The area on the centre-right contains the vast majority (71 industries) of activities that have been unable to continue their operations on site, and which are difficult to carry out via teleworking. In this larger cluster, the individual industries can also be ranked according to the severity of the impact, from the least affected on the left to the worst affected on the right. The centre of the chart shows activities less severely affected by the lockdown, and that are closely linked to cluster 1 (IT products, road freight, perfumes and personal care products) or cluster 2 (temporary work). The area immediately to the right of the axis shows the remaining manufacturing industries, which have been more severely affected (especially motor vehicles, aeronautics), construction and the performing arts. The far right of the chart shows those industries where activity has been worst affected: personal services, hotels, restaurants, hairdressers and car rentals.

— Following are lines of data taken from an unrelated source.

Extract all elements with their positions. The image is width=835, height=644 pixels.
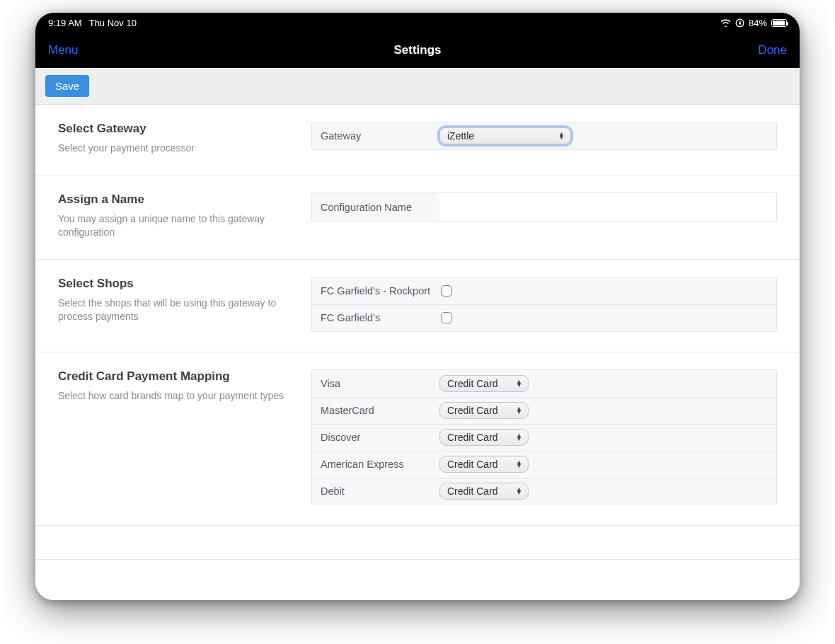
chevron-updown-icon: ▲▼ <box>516 434 522 441</box>
shop-label: FC Garfield's <box>312 306 439 329</box>
battery-percent: 84% <box>749 18 767 28</box>
save-button[interactable]: Save <box>45 75 89 97</box>
battery-icon <box>771 19 787 27</box>
wifi-icon <box>720 19 731 27</box>
status-bar: 9:19 AM Thu Nov 10 84% <box>35 13 800 33</box>
section-name: Assign a Name You may assign a unique na… <box>35 176 800 260</box>
config-name-label: Configuration Name <box>312 196 439 219</box>
mapping-select-value: Credit Card <box>447 485 498 497</box>
section-shops-title: Select Shops <box>58 277 292 291</box>
nav-bar: Menu Settings Done <box>35 33 800 68</box>
mapping-select-value: Credit Card <box>447 405 498 416</box>
mapping-label: MasterCard <box>312 399 439 422</box>
gateway-select-value: iZettle <box>447 130 474 142</box>
gateway-field-label: Gateway <box>312 125 439 147</box>
section-mapping-title: Credit Card Payment Mapping <box>58 369 292 384</box>
section-mapping: Credit Card Payment Mapping Select how c… <box>35 352 800 526</box>
section-name-desc: You may assign a unique name to this gat… <box>58 212 292 239</box>
section-name-title: Assign a Name <box>58 192 292 207</box>
section-gateway-desc: Select your payment processor <box>58 142 292 155</box>
mapping-select-value: Credit Card <box>447 459 498 470</box>
shop-row: FC Garfield's - Rockport <box>312 277 776 304</box>
mapping-row: Discover Credit Card ▲▼ <box>312 424 776 451</box>
page-title: Settings <box>393 43 441 57</box>
menu-button[interactable]: Menu <box>48 43 79 57</box>
svg-rect-1 <box>739 22 741 24</box>
rotation-lock-icon <box>735 18 744 28</box>
config-name-input[interactable] <box>439 196 771 219</box>
section-mapping-desc: Select how card brands map to your payme… <box>58 389 292 403</box>
chevron-updown-icon: ▲▼ <box>516 407 522 414</box>
footer-gap <box>35 526 800 560</box>
toolbar: Save <box>35 68 800 105</box>
chevron-updown-icon: ▲▼ <box>558 132 565 139</box>
section-shops: Select Shops Select the shops that will … <box>35 260 800 352</box>
section-gateway: Select Gateway Select your payment proce… <box>35 105 800 176</box>
mapping-select-debit[interactable]: Credit Card ▲▼ <box>439 483 529 500</box>
mapping-label: Discover <box>312 426 439 449</box>
mapping-select-discover[interactable]: Credit Card ▲▼ <box>439 429 529 446</box>
mapping-label: Debit <box>312 480 439 502</box>
done-button[interactable]: Done <box>758 43 787 57</box>
chevron-updown-icon: ▲▼ <box>516 488 522 495</box>
mapping-row: Debit Credit Card ▲▼ <box>312 478 776 505</box>
mapping-row: MasterCard Credit Card ▲▼ <box>312 397 776 424</box>
mapping-select-value: Credit Card <box>447 378 498 389</box>
status-time: 9:19 AM <box>48 18 82 28</box>
shop-checkbox-0[interactable] <box>441 285 452 297</box>
mapping-select-amex[interactable]: Credit Card ▲▼ <box>439 456 529 473</box>
section-shops-desc: Select the shops that will be using this… <box>58 297 292 323</box>
mapping-label: Visa <box>312 372 439 395</box>
mapping-select-value: Credit Card <box>447 432 498 443</box>
mapping-row: Visa Credit Card ▲▼ <box>312 370 776 397</box>
section-gateway-title: Select Gateway <box>58 122 292 136</box>
device-frame: 9:19 AM Thu Nov 10 84% Menu Settings Don… <box>35 13 800 600</box>
chevron-updown-icon: ▲▼ <box>516 461 522 468</box>
shop-checkbox-1[interactable] <box>441 312 452 323</box>
mapping-row: American Express Credit Card ▲▼ <box>312 451 776 478</box>
content-area: Select Gateway Select your payment proce… <box>35 105 800 600</box>
mapping-select-visa[interactable]: Credit Card ▲▼ <box>439 375 529 392</box>
mapping-select-mastercard[interactable]: Credit Card ▲▼ <box>439 402 529 419</box>
mapping-label: American Express <box>312 453 439 476</box>
shop-label: FC Garfield's - Rockport <box>312 280 439 302</box>
chevron-updown-icon: ▲▼ <box>516 380 522 387</box>
status-date: Thu Nov 10 <box>89 18 137 28</box>
gateway-select[interactable]: iZettle ▲▼ <box>439 127 571 144</box>
shop-row: FC Garfield's <box>312 304 776 331</box>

Chart 1 reveals the link between the different forms of organisation adopted by industries and the results of the business summary published at the start of April. It shows that differences in organisation from one cluster to another translate into differences in activity and cash-flow levels.

This is the benefit of carrying out a text mining on the additional comments section: it expands on the standard economic analysis by providing new information, at a granular industry level, on the changes firms have made to adapt to the lockdown.